Senator Ardagh made some important points on the legislation. Senator Boyhan referred to the health care, the VHI and the rehab beds. He knows I am working very closely with him on this. He asked, properly, what we are doing. We are spending an extra €700 million in healthcare in 2019. Fundamental questions are rightly asked about where it is going. In my portfolio, for example, we are spending €1.8 billion on disability services. On the broad question as to where we are going, we have a plan and road map in Sláintecare. That is the way forward. This is linked to Senator Devine's question about what we really believe in and the direction we are taking.

I totally agree with the points on simplification, VHI and the governance of the board. The board size is to be increased to make it more efficient and inclusive. As Senator Boyhan said, small boards do not necessarily work, although this view was held a couple of years ago. Senator Colm Burke referred to the rise in the number of board members from five to seven and to board efficiency. When I am in here, he regularly makes a point on value for money.

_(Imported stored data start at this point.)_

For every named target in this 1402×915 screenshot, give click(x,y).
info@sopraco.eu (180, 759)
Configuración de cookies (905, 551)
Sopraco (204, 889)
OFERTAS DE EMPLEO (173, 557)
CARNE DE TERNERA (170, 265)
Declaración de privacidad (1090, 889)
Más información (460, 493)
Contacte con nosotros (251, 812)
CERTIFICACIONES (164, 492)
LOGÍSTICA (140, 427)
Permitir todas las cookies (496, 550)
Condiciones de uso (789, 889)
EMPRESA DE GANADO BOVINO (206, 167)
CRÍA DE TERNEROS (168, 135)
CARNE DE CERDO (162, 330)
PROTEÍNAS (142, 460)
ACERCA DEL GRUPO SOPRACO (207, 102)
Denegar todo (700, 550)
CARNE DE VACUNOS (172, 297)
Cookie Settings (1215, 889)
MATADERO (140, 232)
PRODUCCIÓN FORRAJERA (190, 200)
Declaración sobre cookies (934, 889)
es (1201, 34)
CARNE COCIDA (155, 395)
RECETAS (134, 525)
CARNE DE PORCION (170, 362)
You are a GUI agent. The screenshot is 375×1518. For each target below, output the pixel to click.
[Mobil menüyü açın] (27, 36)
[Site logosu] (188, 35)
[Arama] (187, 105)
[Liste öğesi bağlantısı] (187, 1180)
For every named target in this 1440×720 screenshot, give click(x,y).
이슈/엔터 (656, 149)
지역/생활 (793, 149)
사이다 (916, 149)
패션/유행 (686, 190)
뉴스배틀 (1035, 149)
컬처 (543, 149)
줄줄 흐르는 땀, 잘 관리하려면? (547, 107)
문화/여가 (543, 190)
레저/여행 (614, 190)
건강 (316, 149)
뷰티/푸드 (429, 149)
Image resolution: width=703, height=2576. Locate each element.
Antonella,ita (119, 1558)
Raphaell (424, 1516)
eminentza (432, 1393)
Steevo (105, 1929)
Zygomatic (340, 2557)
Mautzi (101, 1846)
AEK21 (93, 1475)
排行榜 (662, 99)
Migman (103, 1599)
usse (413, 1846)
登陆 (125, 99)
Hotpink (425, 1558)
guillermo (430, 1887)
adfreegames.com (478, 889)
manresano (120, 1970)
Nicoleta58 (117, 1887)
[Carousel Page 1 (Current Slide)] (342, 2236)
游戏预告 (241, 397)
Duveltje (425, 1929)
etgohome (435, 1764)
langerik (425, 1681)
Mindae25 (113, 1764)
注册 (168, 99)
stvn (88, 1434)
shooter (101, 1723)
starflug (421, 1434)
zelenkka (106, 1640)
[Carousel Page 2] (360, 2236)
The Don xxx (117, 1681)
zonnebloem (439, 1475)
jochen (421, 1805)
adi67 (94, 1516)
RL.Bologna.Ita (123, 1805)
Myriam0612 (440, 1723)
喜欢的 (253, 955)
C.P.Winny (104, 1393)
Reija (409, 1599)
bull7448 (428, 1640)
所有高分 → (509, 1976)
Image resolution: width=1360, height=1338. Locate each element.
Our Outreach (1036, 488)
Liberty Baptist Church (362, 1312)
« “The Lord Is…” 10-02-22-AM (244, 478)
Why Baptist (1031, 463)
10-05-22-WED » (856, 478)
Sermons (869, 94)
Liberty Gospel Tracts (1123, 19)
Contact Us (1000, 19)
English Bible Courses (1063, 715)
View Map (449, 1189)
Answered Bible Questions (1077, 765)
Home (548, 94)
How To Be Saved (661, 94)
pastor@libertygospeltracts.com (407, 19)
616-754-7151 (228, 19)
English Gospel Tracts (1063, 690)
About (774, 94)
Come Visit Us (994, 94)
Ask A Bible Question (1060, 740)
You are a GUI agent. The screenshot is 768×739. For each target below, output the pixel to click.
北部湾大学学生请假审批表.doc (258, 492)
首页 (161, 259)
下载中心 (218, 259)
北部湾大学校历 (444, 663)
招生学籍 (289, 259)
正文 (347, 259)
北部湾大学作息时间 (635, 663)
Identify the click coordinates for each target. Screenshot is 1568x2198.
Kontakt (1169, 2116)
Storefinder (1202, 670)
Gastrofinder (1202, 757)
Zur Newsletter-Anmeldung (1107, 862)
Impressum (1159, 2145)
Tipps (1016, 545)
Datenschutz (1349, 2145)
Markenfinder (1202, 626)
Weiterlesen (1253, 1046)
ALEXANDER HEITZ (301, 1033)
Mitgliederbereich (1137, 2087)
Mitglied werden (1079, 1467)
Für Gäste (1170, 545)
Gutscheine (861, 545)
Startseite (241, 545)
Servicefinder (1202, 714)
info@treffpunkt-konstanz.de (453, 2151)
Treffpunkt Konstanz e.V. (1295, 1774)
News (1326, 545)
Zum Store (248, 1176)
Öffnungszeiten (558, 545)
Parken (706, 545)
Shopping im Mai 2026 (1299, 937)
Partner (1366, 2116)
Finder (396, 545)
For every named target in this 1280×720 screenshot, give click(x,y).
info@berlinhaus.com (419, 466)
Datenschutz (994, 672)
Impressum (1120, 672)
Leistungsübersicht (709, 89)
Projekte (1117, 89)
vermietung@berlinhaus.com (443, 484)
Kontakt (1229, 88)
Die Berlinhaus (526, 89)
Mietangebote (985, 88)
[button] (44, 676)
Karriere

There was a debate between Senator Devine and Senator Colm Burke on the nurses issue. In 2014, there were 34,509 in the system. This year, 2018, there are 37,220, representing an increase of 2,711. Senator Devine raised the issue of nursing vacancies. It is a problem. I take her point on inequality in our health system. Senator David Norris touched on that also. We have to deal with this. As far as I am concerned, we have started but we have a long way to go. I take the valid points on the principle of universal health care. We have to achieve cross-party support on this. I feel very strongly that Sláintecare is the way forward.

Senator David Norris referred to his experience of VHI. One has to make tough decisions in one's personal life. The Senator obviously made the right decision. The best of luck to him in that regard. He made a very important point on supporting the community rating and unaffordable prices. These are all important points.

I mentioned the change to ensure we have a level playing field to permit VHI to sell international health care plans directly without an intermediary.

What are these international health care plans?

I will come back to the Senator with the details. There were specific questions to which I will be responding later. Every single issue raised here will be responded to.

I thank the Minister of State.

This Bill allows the Department of Health to maintain support for the core principle of community rating, which is long-established and well-supported Government policy for the health insurance market, and it will ensure that the necessary support is provided to ensure that the costs of health insurance are shared across the insured population.

I thank the Senators for their contributions. I will revert to them directly on any questions that were not answered. I do not have to hand the detail on some of them.

Question put and agreed to.

When is it proposed to take Committee Stage?

Committee Stage ordered for Tuesday, 27 November 2018.